We show how to run a local Kafka cluster using Docker containers. We will also show how to produce and consume events from Kafka using the CLI.
The cluster is set up using Confluent images. In particular, we set up 4 services:
- Zookeeper
- Kafka Server (the broker)
- Confluent Schema Registry (for use in later article...)
- Confluent Control Center (the UI to interact with the cluster)
Note that Kafka 3.4 introduces the capability to move a Kafka cluster from Zookeeper to KRaft mode. At the time this article is written, Confluent still has not released the new Docker image with Kafka 3.4. As such, we still use Zookeeper in this tutorial. For a discussion about Zookeeper and KRaft, refer to this article.

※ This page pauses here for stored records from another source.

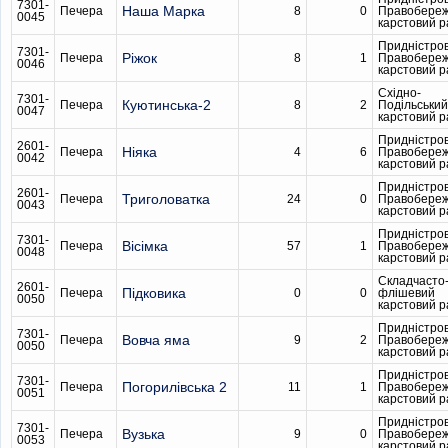
7301-
Наша Марка
Печера
8
0
Правобере
0045
карстовий 
Придністро
7301-
Ріжок
Печера
8
1
Правобере
0046
карстовий 
Східно-
7301-
Куютинська-2
Печера
8
2
Подільський
0047
карстовий 
Придністро
2601-
Ніяка
Печера
4
6
Правобере
0042
карстовий 
Придністро
2601-
Триголоватка
Печера
24
0
Правобере
0043
карстовий 
Придністро
7301-
Вісімка
Печера
57
1
Правобере
0048
карстовий 
Складчасто
2601-
Підковика
Печера
0
0
флішевий
0050
карстовий 
Придністро
7301-
Вовча яма
Печера
9
2
Правобере
0050
карстовий 
Придністро
7301-
Погорилівська 2
Печера
11
1
Правобере
0051
карстовий 
Придністро
7301-
Вузька
Печера
9
0
Правобере
0053
карстовий 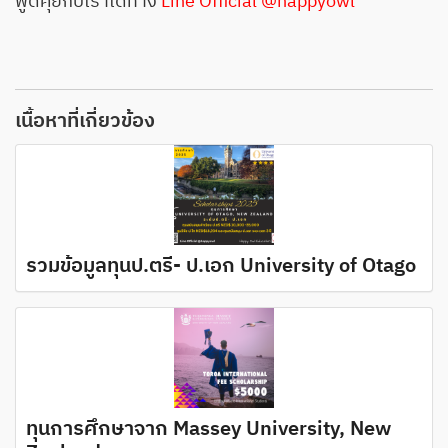
พูดคุยกับเราได้ทาง
Line Official @happyowl
เนื้อหาที่เกี่ยวข้อง
รวมข้อมูลทุนป.ตรี- ป.เอก University of Otago
ทุนการศึกษาจาก Massey University, New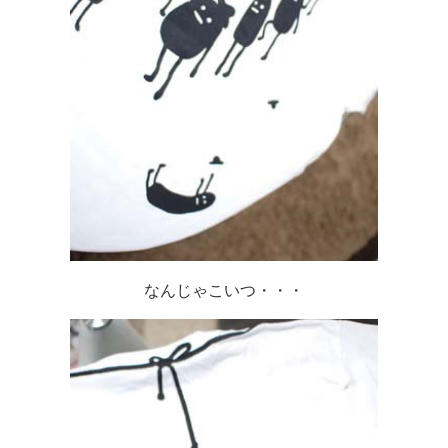
なんじゃこいつ・・・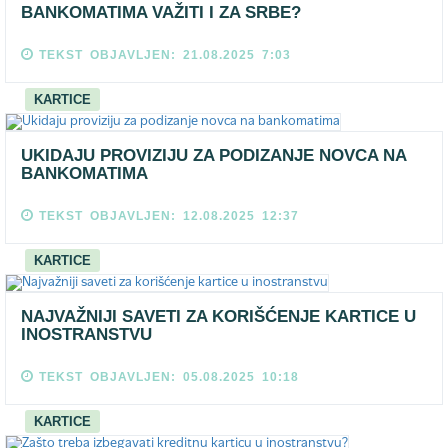
BANKOMATIMA VAŽITI I ZA SRBE?
TEKST OBJAVLJEN: 21.08.2025 7:03
KARTICE
UKIDAJU PROVIZIJU ZA PODIZANJE NOVCA NA
BANKOMATIMA
TEKST OBJAVLJEN: 12.08.2025 12:37
KARTICE
NAJVAŽNIJI SAVETI ZA KORIŠĆENJE KARTICE U
INOSTRANSTVU
TEKST OBJAVLJEN: 05.08.2025 10:18
KARTICE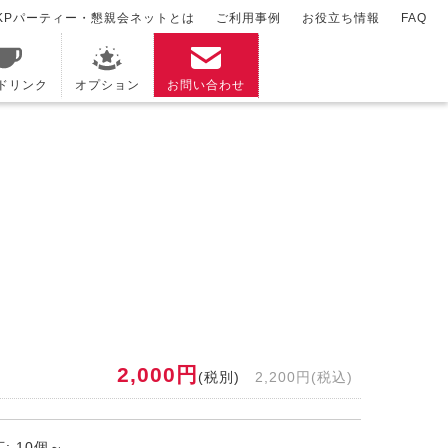
KPパーティー・懇親会ネットとは
ご利用事例
お役立ち情報
FAQ
/ドリンク
オプション
お問い合わせ
2,000円
(税別)
2,200円(税込)
: 10個～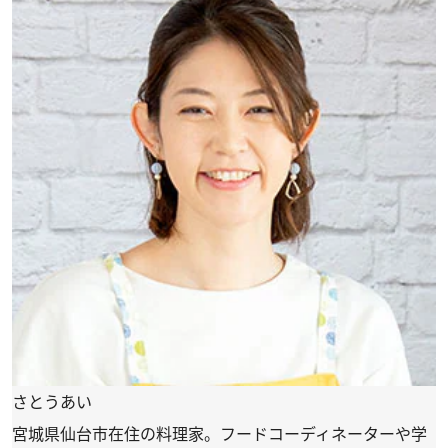
さとうあい
宮城県仙台市在住の料理家。フードコーディネーターや学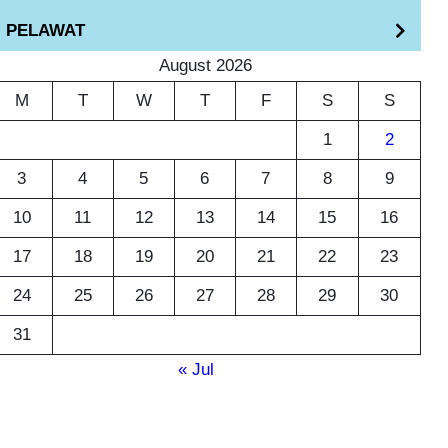
h
PELAWAT
August 2026
M
T
W
T
F
S
S
1
2
3
4
5
6
7
8
9
10
11
12
13
14
15
16
17
18
19
20
21
22
23
24
25
26
27
28
29
30
31
« Jul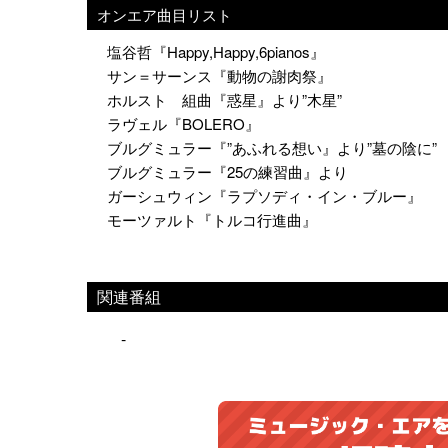
オンエア曲目リスト
塩谷哲『Happy,Happy,6pianos』
サン＝サーンス『動物の謝肉祭』
ホルスト 組曲『惑星』より”木星”
ラヴェル『BOLERO』
ブルグミュラー『”あふれる想い』より”墓の陰に
ブルグミュラー『25の練習曲』より
ガーシュウィン『ラプソディ・イン・ブルー』
モーツァルト『トルコ行進曲』
関連番組
-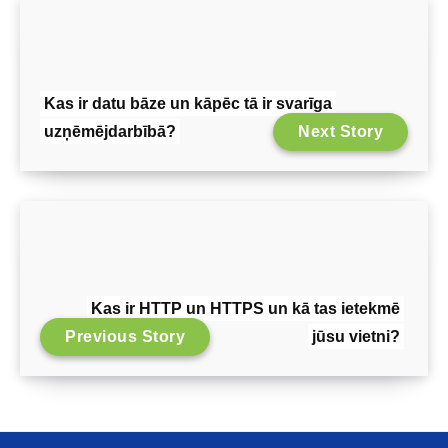
Kas ir datu bāze un kāpēc tā ir svarīga
uzņēmējdarbībā?
Next Story
Kas ir HTTP un HTTPS un kā tas ietekmē
Previous Story
jūsu vietni?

Services will be powered up and orchestrated using docker-compose. Let us quickly review the configurations.
As usual, we need to attach Zookeeper to our Kafka cluster. Zookeeper is responsible for storing metadata regarding the cluster (e.g. where partitions live, which replica is the leader, etc...). This "extra" service that always needs to be started alongside a Kafka cluster will soon be deprecated; as metadata management will be fully internalized in the Kafka cluster, using the new Kafka Raft Metadata mode, shortened to KRaft.
Confluent's implementation of Zookeeper provides a few configurations, available here.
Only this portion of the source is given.